8. How did you find out about our product?
- Purpose: To trace the customer journey to your product, identifying the most effective marketing channels.
- Insights: Reveals which marketing efforts or channels are most effective in driving awareness and acquisition.
- Application: Allocate marketing budgets more effectively by investing in channels that have proven successful in attracting customers.
9. What would make you choose our product over competitors?
- Purpose: To uncover the unique factors or features that might influence a customer’s decision to select your product over others.
- Insights: Provide direct feedback on your product’s competitive advantage or lack thereof.
- Application: Enhance marketing messages to highlight these unique selling points and differentiate them from competitors in marketing campaigns and product positioning.
10. Can you describe a time when our product did not meet your expectations?
- Purpose: To identify specific instances where the product fell short of customer expectations.
- Insights: Pinpoints areas of improvement and potential gaps in product features or performance.
- Application: Use this feedback to make targeted improvements to product design or features, and address quality assurance issues that may impact customer satisfaction.
11. What additional features or improvements would you like to see in future updates?
- Purpose: To gather ideas for product enhancements and innovations directly from users.
- Insights: Direct from the source, these insights can drive product development that is aligned with actual user needs and preferences.
- Application: Incorporate these suggestions into the product roadmap to ensure the product evolves in a way that adds value to its users.
12. How likely are you to recommend our product to others?
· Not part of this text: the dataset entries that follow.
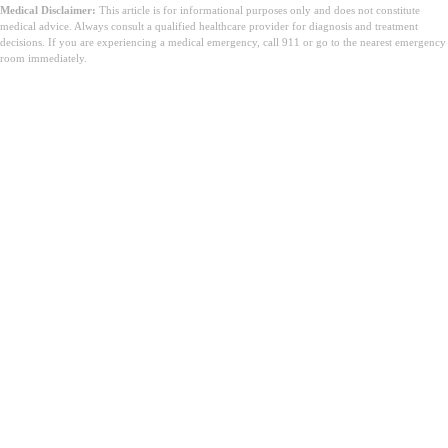
Medical Disclaimer:
This article is for informational purposes only and does not constitute
medical advice. Always consult a qualified healthcare provider for diagnosis and treatment
decisions. If you are experiencing a medical emergency, call 911 or go to the nearest emergency
room immediately.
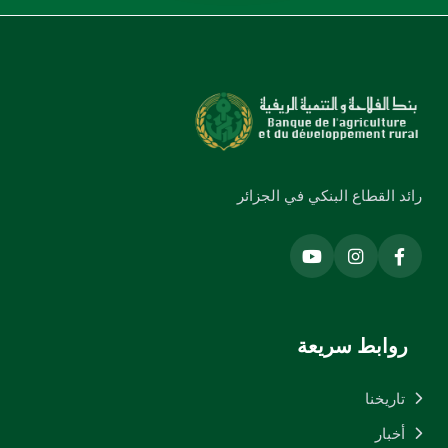
رائد القطاع البنكي في الجزائر
روابط سريعة
تاريخنا
أخبار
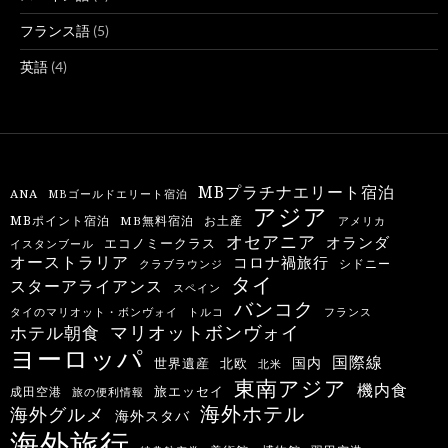
フランス語
(5)
英語
(4)
MBプラチナエリート宿泊
ANA
MBゴールドエリート宿泊
アジア
MBポイント宿泊
MB無料宿泊
お土産
アメリカ
オセアニア
オランダ
エコノミークラス
イスタンブール
オーストラリア
コロナ禍旅行
シドニー
クラブラウンジ
タイ
スターアライアンス
スペイン
バンコク
タイのマリオット・ボンヴォイ
トルコ
フランス
マリオットボンヴォイ
ホテル朝食
ヨーロッパ
国際線
国内
世界遺産
北欧
北米
東南アジア
機内食
旅エッセイ
成田空港
旅の便利情報
海外ホテル
海外グルメ
海外スタバ
海外旅行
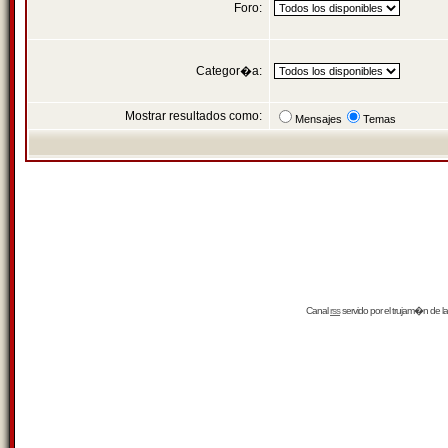
Foro:
Categor�a:
Mostrar resultados como:
Mensajes
Temas
Canal
rss
servido por el
trujam�n
de la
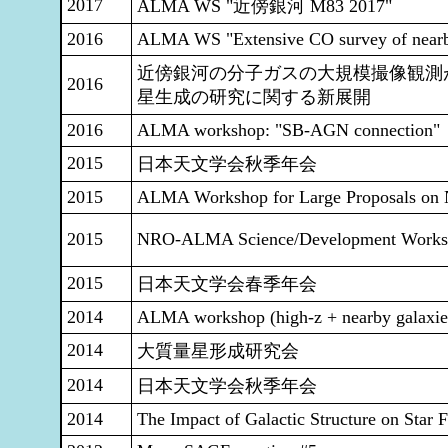
2017
ALMA WS "近傍銀河 M83 2017"
2016
ALMA WS "Extensive CO survey of nearb
近傍銀河の分子ガスの大規模撮像観測
2016
星生成の研究に関する新展開
2016
ALMA workshop: "SB-AGN connection"
2015
日本天文学会秋季年会
2015
ALMA Workshop for Large Proposals on 
2015
NRO-ALMA Science/Development Works
2015
日本天文学会春季年会
2014
ALMA workshop (high-z + nearby galaxie
2014
大質量星形成研究会
2014
日本天文学会秋季年会
2014
The Impact of Galactic Structure on Star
Why?
- Purpose: To gauge customer satisfaction and loyalty, and understand the reasons behind their willingness or reluctance to recommend the product.
- Insights: Measures customer loyalty and identifies key factors influencing advocacy or dissatisfaction.
- Application: Address issues that deter recommendations; use positive feedback in testimonials and marketing materials.
13. What do you perceive as the value of our product?
- Purpose: To understand the customer’s perceived value of the product and whether it aligns with the pricing and marketing strategy.
- Insights: Assess whether the product’s pricing and perceived value are aligned with the market.
- Application: Adjust pricing strategies, enhance features, or improve marketing communications to better convey the value of the product.
14. What are your challenges related to our product or its category?
- Purpose: To delve into broader challenges customers face that may not be directly related to the product but are relevant to its context or use.
- Insights: Identifies potential new areas for product development or service offerings.
- Application: Develop new features, services, or complementary products that address these broader challenges.